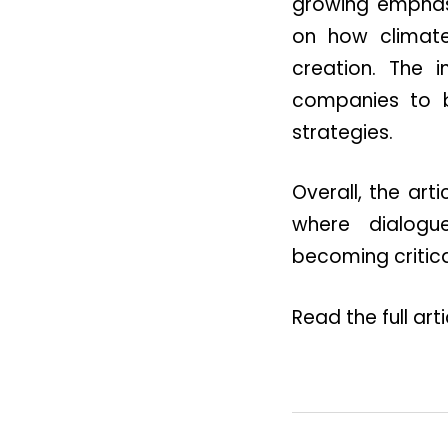
growing emphasis
on how climate 
creation. The 
companies to ba
strategies.
Overall, the ar
where dialogue
becoming critica
Read the full art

WORK INSTRUCTION: The lines beginning with the one that holds "companies to ba" and ending with the last line of the data above are to be reproduced exactly, and nothing else.

WRITTEN REPLY:
companies to ba
strategies.
Overall, the ar
where dialogue
becoming critica
Read the full art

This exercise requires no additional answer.